Seoul and Bangkok | 16:9 is the standard aspect ratio for digital signage screens since LCD replaced the 4:3 CRT. Today’s displays are usually considerably wider than they are tall. Although alternative digital signage form factors are available on the market, they have so far only had a niche existence. Is it time for new form factors?

The travel retail market – colloquially known as duty free – has always been a testing ground for digital innovations. High sales volume of small merchandise must be achieved at the airport in expensive rent spaces. Also an ideal location for digital signage as the majority of transactions are impulse purchases. Travellers are open to impulses, have time to kill and are generally in a relaxed mindset after the stress of check-in and security.

If not here, where else can new digital touchpoint concepts be best tested? New trends often emerge in the travel retail environment. A reason for invidis to look around Bangkok and Paris. But square displays can also increasingly being found beyond airports – we were in Seoul on the search for square screens in convenience stores.

Travel Retail

In principle, travel retailers value square displays because they take up less of the valuable space on the shelf. LCD screens prevail at the point of sale, as LED modules do not provide sufficient resolution for the short viewing distance and the integration requires a lot of technical effort. In Bangkok, King Power Travel Retail uses square displays in free-standing highlight zones at the entrance. The big advantage over 16:9 portrait: the view into the store is not blocked and the furniture can be small in height and width. Some square displays even run on 24V and can therefore be integrated into the lighting power supply of the retail system.

Stretched displays are increasingly being used in the back of the store above retail shelves.
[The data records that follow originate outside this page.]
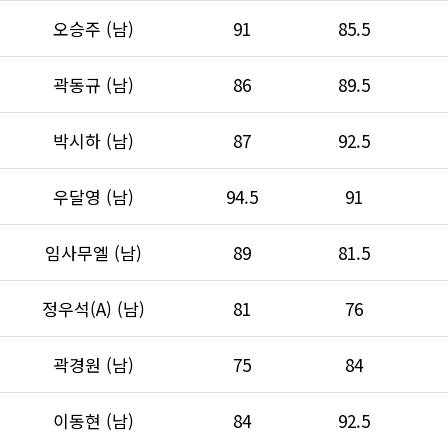
오승주 (남)
91
85.5
곽동규 (남)
86
89.5
박시하 (남)
87
92.5
우달영 (남)
94.5
91
임사무엘 (남)
89
81.5
정우석(A) (남)
81
76
곽경원 (남)
75
84
이동현 (남)
84
92.5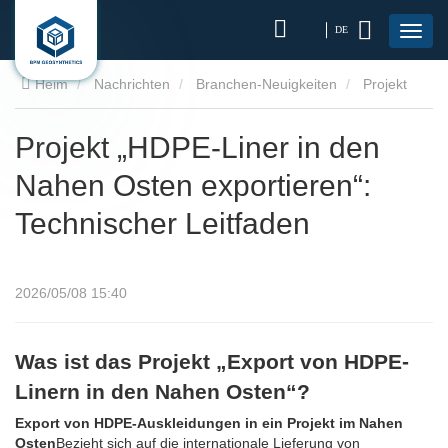
DE
Heim
Nachrichten
Branchen-Neuigkeiten
Projekt
„HDPE-Liner in den Nahen Osten exportieren“: Technischer
Projekt „HDPE-Liner in den
Nahen Osten exportieren“:
Leitfaden
Technischer Leitfaden
2026/05/08 15:40
Was ist das Projekt „Export von HDPE-
Linern in den Nahen Osten“?
Export von HDPE-Auskleidungen in ein Projekt im Nahen
Osten
Bezieht sich auf die internationale Lieferung von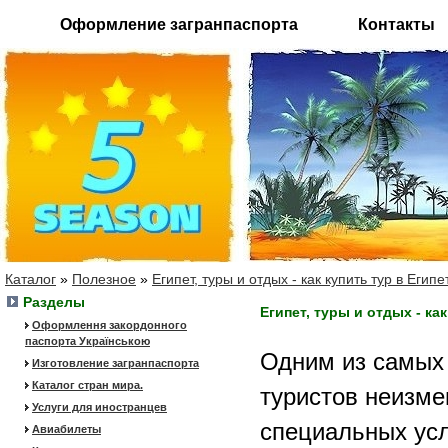
Оформление загранпаспорта
Контакты
Каталог
»
Полезное
»
Египет, туры и отдых - как купить тур в Егип
Разделы
Египет, туры и отдых - ка
Оформлення закордонного
паспорта Українською
Одним из самых 
Изготовление загранпаспорта
Каталог стран мира.
туристов неизме
Услуги для иностранцев
специальных усл
Авиабилеты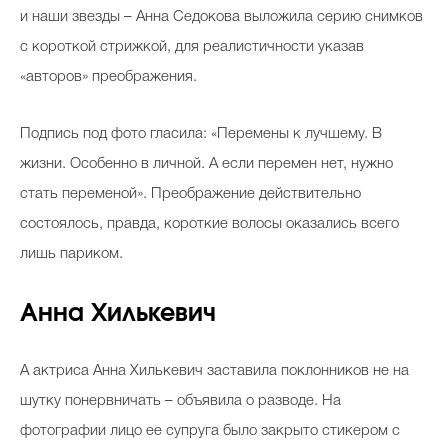
и наши звезды – Анна Седокова выложила серию снимков
с короткой стрижкой, для реалистичности указав
«авторов» преображения.
Подпись под фото гласила: «Перемены к лучшему. В
жизни. Особенно в личной. А если перемен нет, нужно
стать переменой». Преображение действительно
состоялось, правда, короткие волосы оказались всего
лишь париком.
Анна Хилькевич
А актриса Анна Хилькевич заставила поклонников не на
шутку понервничать – объявила о разводе. На
фотографии лицо ее супруга было закрыто стикером с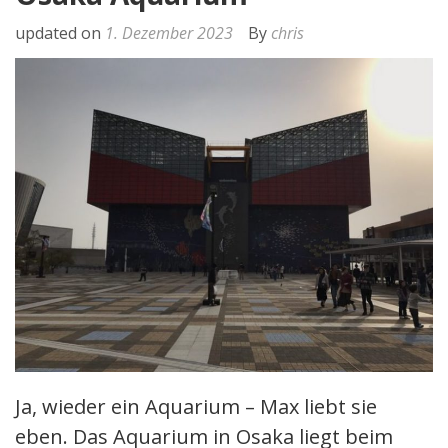
updated on
1. Dezember 2023
By
chris
Ja, wieder ein Aquarium – Max liebt sie
eben. Das Aquarium in Osaka liegt beim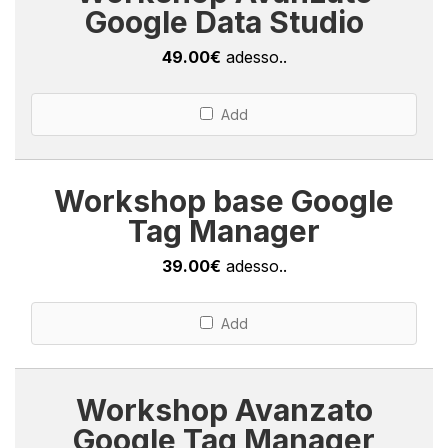
Google Data Studio
49.00€
adesso..
Add
Workshop base Google
Tag Manager
39.00€
adesso..
Add
Workshop Avanzato
Google Tag Manager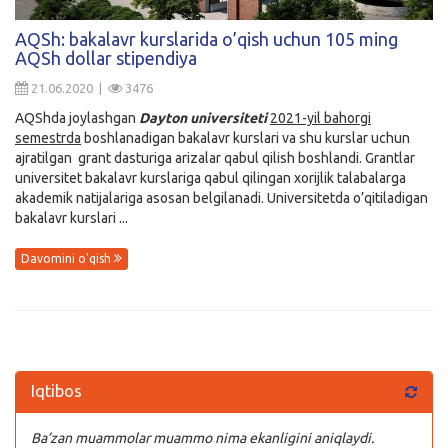
Kirish
AQSh: bakalavr kurslarida o’qish uchun 105 ming
AQSh dollar stipendiya
21.06.2020 |
3476
AQShda joylashgan
Dayton universiteti
2021-yil bahorgi
semestrda
boshlanadigan bakalavr kurslari va shu kurslar uchun
ajratilgan grant dasturiga arizalar qabul qilish boshlandi. Grantlar
universitet bakalavr kurslariga qabul qilingan xorijlik talabalarga
akademik natijalariga asosan belgilanadi. Universitetda o’qitiladigan
bakalavr kurslari ...
Davomini o'qish
Iqtibos
Ba’zan muammolar muammo nima ekanligini aniqlaydi.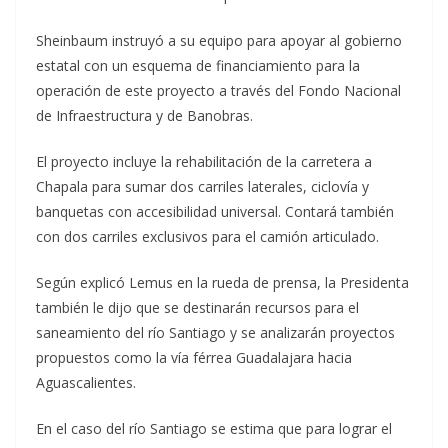
Sheinbaum instruyó a su equipo para apoyar al gobierno
estatal con un esquema de financiamiento para la
operación de este proyecto a través del Fondo Nacional
de Infraestructura y de Banobras.
El proyecto incluye la rehabilitación de la carretera a
Chapala para sumar dos carriles laterales, ciclovía y
banquetas con accesibilidad universal. Contará también
con dos carriles exclusivos para el camión articulado.
Según explicó Lemus en la rueda de prensa, la Presidenta
también le dijo que se destinarán recursos para el
saneamiento del río Santiago y se analizarán proyectos
propuestos como la vía férrea Guadalajara hacia
Aguascalientes.
En el caso del río Santiago se estima que para lograr el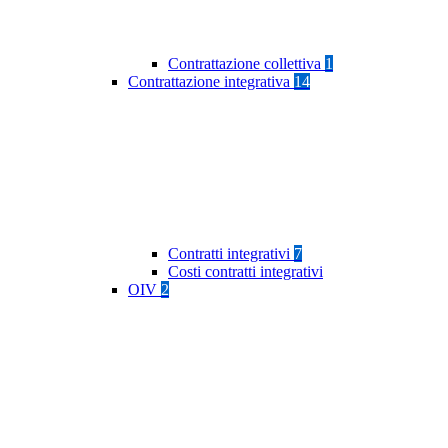
Contrattazione collettiva
1
Contrattazione integrativa
14
Contratti integrativi
7
Costi contratti integrativi
OIV
2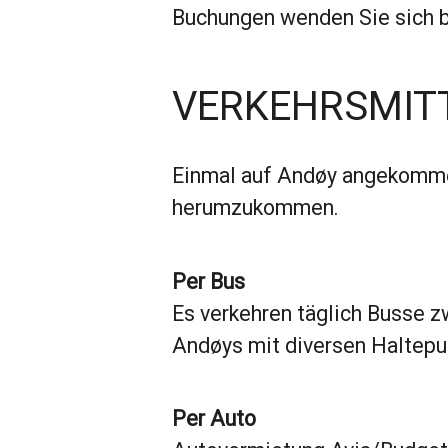
Buchungen wenden Sie sich bi
VERKEHRSMITT
Einmal auf Andøy angekommen
herumzukommen.
Per Bus
Es verkehren täglich Busse 
Andøys mit diversen Haltepu
Per Auto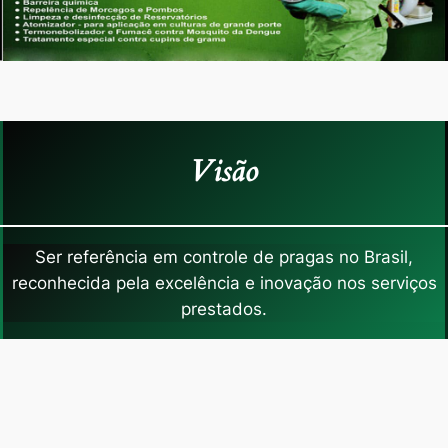
Visão
Ser referência em controle de pragas no Brasil,
reconhecida pela excelência e inovação nos serviços
prestados.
With limited available height, they offer a large display area and still leave enough space for static and backlit category signage or advertising. Interestingly, even when it comes to stretched displays, it is not the large display suppliers who dominate the market. We often discover BenQ displays (38 inches in a 16:5 aspect ratio) and products from small specialist providers who often offer solutions for trains and buses. Because also in public transportation there is limited space above the doors.

A PPDS/Philips stretched display has been on the market for a few weeks, which according to the company is the first stretched display with a full Android SoC and regular slim housing.

Menu boards and convenience stores

Lack of ceiling height is often the reason for choosing stretched displays in convenience stores. Whether as a menu board above the cash register or for promotion above the refrigerated cabinets and shelves, the small LCD display strips are the perfect solution.

The use of several square displays as a video wall, as we often encountered at emart24 in Korea, is incomprehensible. The relatively wide bezel is no longer acceptable. We suspect that emart 24 values modularity and can therefore piece up digital signage depending on the floor plan.

Starbucks in Korea relies on very small display bands that were originally designed as shelf-edge displays.

Looks can be deceiving – design solutions

Architects are always looking for unusual display formats and display mosaics, especially in the retail premium segment. Often there is something behind the unusual installations in a completely ordinary large format display that was integrated into the shop design with recesses and frames. An optical illusion that does not fail to have its effect.